A l’instar de son personnage Victor Goupille, "faussaire professionnel" de "romanciers tricolores canés", Philippe Cohen-Grillet doit être quelqu’un de peu banal. Qu’on en juge par sa bibliographie : deux pamphlets, sur Papon et sur Raffarin, des Hymnes à la bêtise (le tout au Bord de l’eau) et aussi un premier roman, Haut et court (Le Dilettante, 2012). Belle culture littéraire et goût du farfelu…

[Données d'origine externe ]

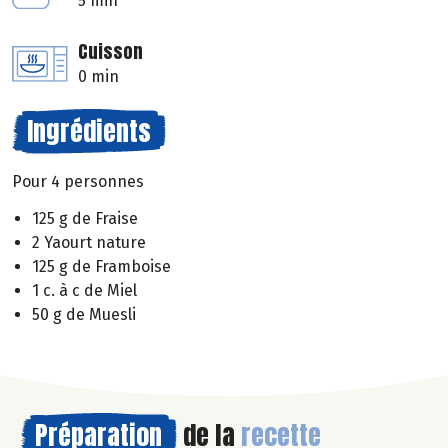
5 min
Cuisson
0 min
Ingrédients
Pour 4 personnes
125 g de Fraise
2 Yaourt nature
125 g de Framboise
1 c. à c de Miel
50 g de Muesli
Préparation
de la
recette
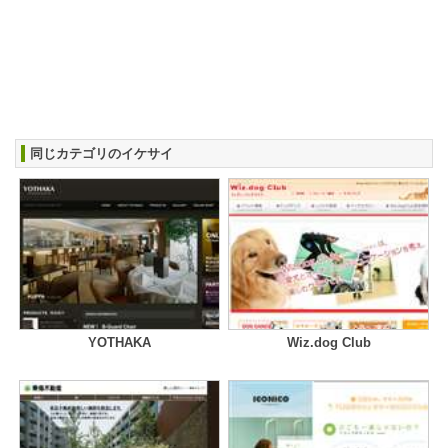
同じカテゴリのイケサイ
YOTHAKA
Wiz.dog Club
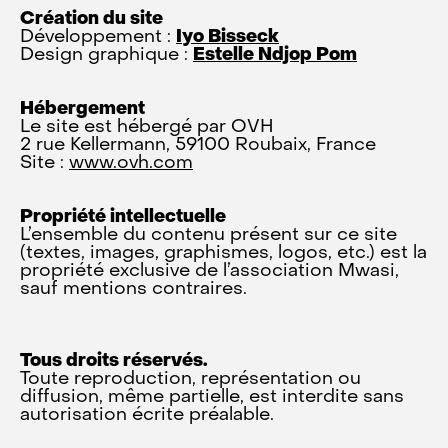
Création du site
Développement :
Iyo Bisseck
Design graphique :
Estelle Ndjop Pom
Hébergement
Le site est hébergé par OVH
2 rue Kellermann, 59100 Roubaix, France
Site :
www.ovh.com
Propriété intellectuelle
L’ensemble du contenu présent sur ce site
(textes, images, graphismes, logos, etc.) est la
propriété exclusive de l’association Mwasi,
sauf mentions contraires.
Tous droits réservés.
Toute reproduction, représentation ou
diffusion, même partielle, est interdite sans
autorisation écrite préalable.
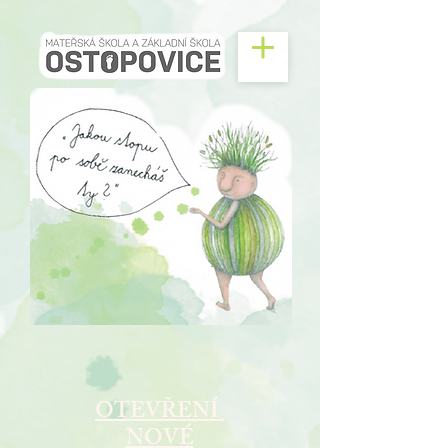
OTEVŘENÍ
NOVÉ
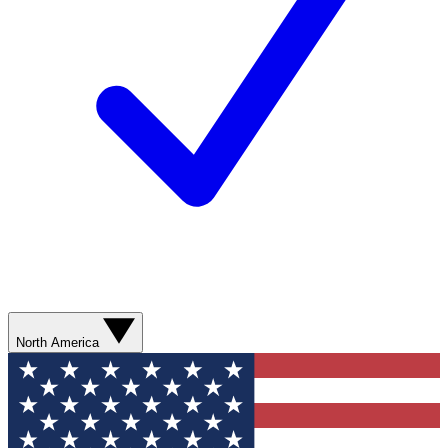
North America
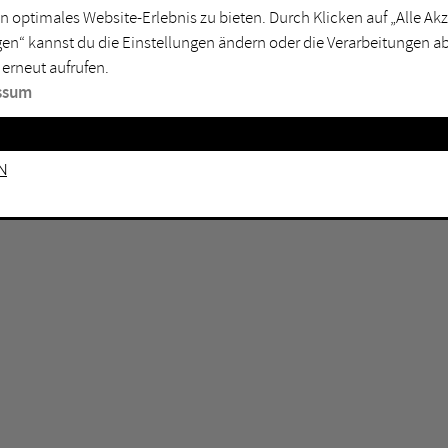
n optimales Website-Erlebnis zu bieten. Durch Klicken auf „Alle A
sburg
Mülheim an der Ruhr
en“ kannst du die Einstellungen ändern oder die Verarbeitungen a
en
Oberhausen
 erneut aufrufen.
senkirchen
Recklinghausen
ssum
gen
Unna
mm
Witten
n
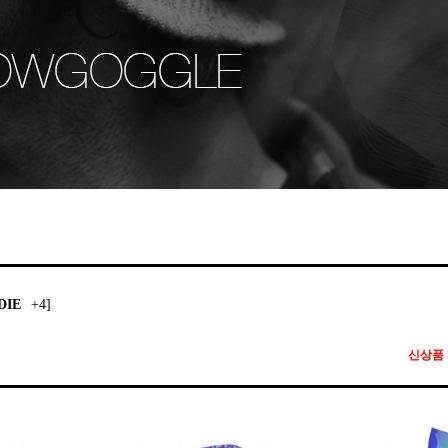
DIE
+4]
신상품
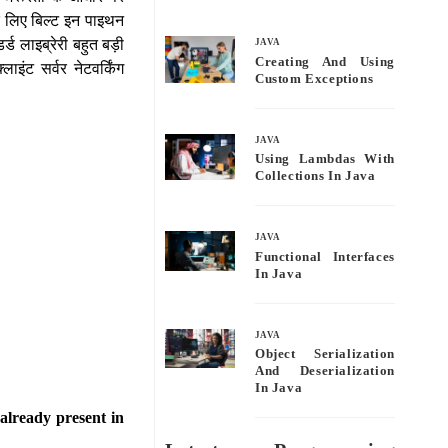
bo
tte
ail
re
े लिए बिल्ट इन पाइथन
ok
r
ड लाइब्रेरी बहुत बड़ी
JAVA
Creating And Using
इंट सर्वर नेटवर्किंग
Custom Exceptions
JAVA
Using Lambdas With
Collections In Java
JAVA
Functional Interfaces
In Java
JAVA
Object Serialization
And Deserialization
In Java
already present in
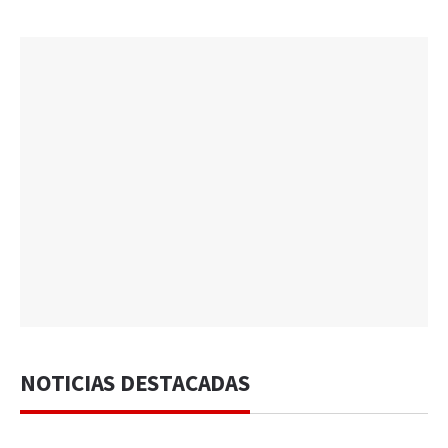
NOTICIAS DESTACADAS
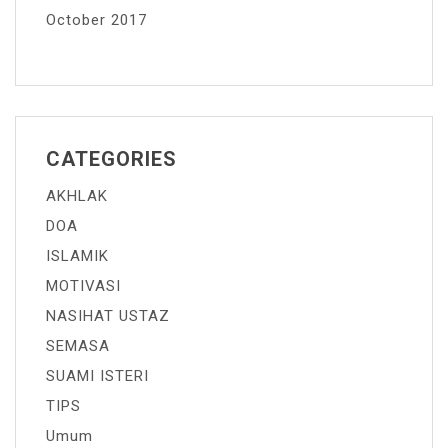
October 2017
CATEGORIES
AKHLAK
DOA
ISLAMIK
MOTIVASI
NASIHAT USTAZ
SEMASA
SUAMI ISTERI
TIPS
Umum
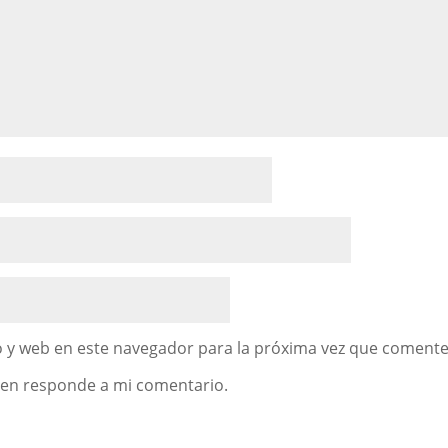
 y web en este navegador para la próxima vez que comente
uien responde a mi comentario.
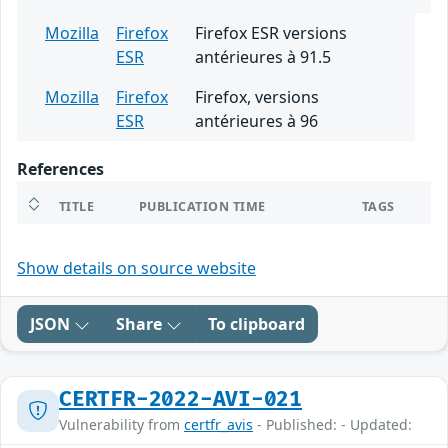
Mozilla
Firefox
Firefox ESR versions
ESR
antérieures à 91.5
Mozilla
Firefox
Firefox, versions
ESR
antérieures à 96
References
TITLE
PUBLICATION TIME
TAGS
Show details on source website
JSON
Share
To clipboard
CERTFR-2022-AVI-021
Vulnerability from
certfr_avis
- Published: - Updated:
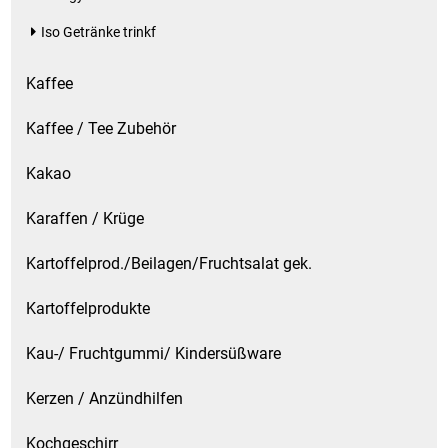
Iso Getränke trinkf
Kaffee
Kaffee / Tee Zubehör
Kakao
Karaffen / Krüge
Kartoffelprod./Beilagen/Fruchtsalat gek.
Kartoffelprodukte
Kau-/ Fruchtgummi/ Kindersüßware
Kerzen / Anzündhilfen
Kochgeschirr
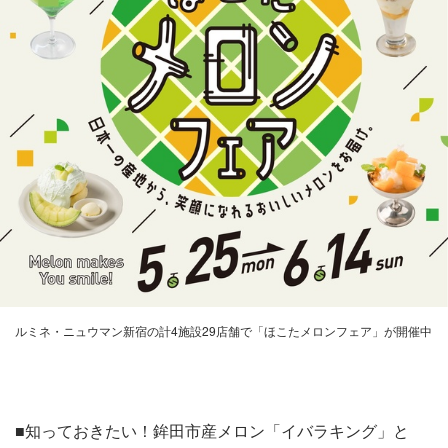
ルミネ・ニュウマン新宿の計4施設29店舗で「ほこたメロンフェア」が開催中
■知っておきたい！鉾田市産メロン「イバラキング」と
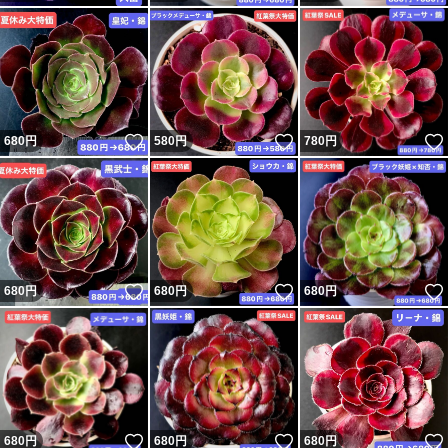
★★連絡する前直接に評価しないでください★★
★他サイトにも出品中の為、突然の削除やキャンセルの場
合がございます。
いいね！
いいね！
680
円
580
円
780
円
★置き場所
風通しの良い明るい場所で管理してください。
家の中であれば、窓際や明るいリビングなどがいいでしょ
う。
いいね！
いいね！
680
円
680
円
680
円
★水やり
乾燥に強いので、表明の土が乾いたら土が湿る程度あげて
ください。
乾燥気味に管理して、水のあげ過ぎには注意しましょう。
いいね！
いいね！
680
円
680
円
680
円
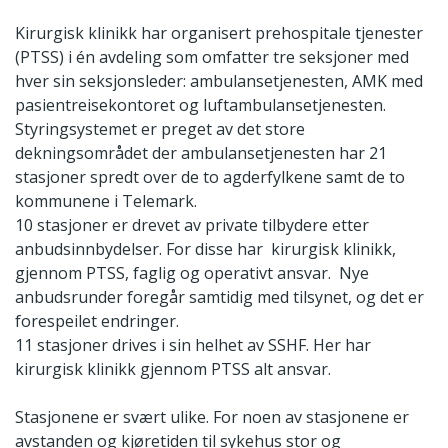
Kirurgisk klinikk har organisert prehospitale tjenester
(PTSS) i én avdeling som omfatter tre seksjoner med
hver sin seksjonsleder: ambulansetjenesten, AMK med
pasientreisekontoret og luftambulansetjenesten.
Styringsystemet er preget av det store
dekningsområdet der ambulansetjenesten har 21
stasjoner spredt over de to agderfylkene samt de to
kommunene i Telemark.
10 stasjoner er drevet av private tilbydere etter
anbudsinnbydelser. For disse har kirurgisk klinikk,
gjennom PTSS, faglig og operativt ansvar. Nye
anbudsrunder foregår samtidig med tilsynet, og det er
forespeilet endringer.
11 stasjoner drives i sin helhet av SSHF. Her har
kirurgisk klinikk gjennom PTSS alt ansvar.
Stasjonene er svært ulike. For noen av stasjonene er
avstanden og kjøretiden til sykehus stor og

Cohen-Grillet récidive avec Usages de faux, un roman truffé de clins d’œil et de digressions. Il est vrai qu’il a été journaliste, grand reporter dans un quotidien pour qui il a "couvert" le Rwanda ou Haïti, qu’il a accompli le pèlerinage d’Auschwitz (la judéité est très présente dans le roman), ou, plus légèrement, vu de ses yeux le saint suaire de Turin. Mais aujourd’hui, pour vivre, il a trouvé un autre métier, bien moins dangereux en apparence : il aura quand même droit à un contrôle de l’OCBC (l’Office criminel de lutte contre les trafics de biens culturels) qui sonnera le glas de son business très lucratif. Pour quelques milliers d’euros, il fourgue à un vieux marchand, Vaud, qui s’empresse de les revendre aux enchères, des manuscrits "authentiques", minutieusement fabriqués. Par exemple de Jean-Edern Hallier (les dernières pages de son journal intime, où il écrit : "Je suis l’anti-Barrès", 15 000 euros), une vraie-fausse chronique de Blondin pour L’Equipe (6 500 euros), ou encore un dossier complet sur l’affaire Histoire d’O., avec des lettres échangées entre Dominique Aury, Paulhan, Nimier et Céline qui essaie de faire chanter Gaston Gallimard (prix non communiqué).

Grand lecteur, Victor, qui assume et se considère même comme "un enchanteur", lit aussi les petites annonces de Libé. C’est ainsi qu’il tombe sur Camille, à la recherche d’un garçon croisé par hasard. En parfait faussaire, il décide de jouer le jeu, de remplacer le bel enfui. S’ensuivent une rencontre, puis une relation torride et tumultueuse avec Camille, une riche orpheline BCBG et délurée, aussi sensuelle que moqueuse. Mais qui piège qui ?

Les masques tomberont, à la fin, après que Goupille nous aura régalé d’un bel éloge de son ami Jacques Chessex. Pas une ligne, en revanche, sur Robbe-Grillet.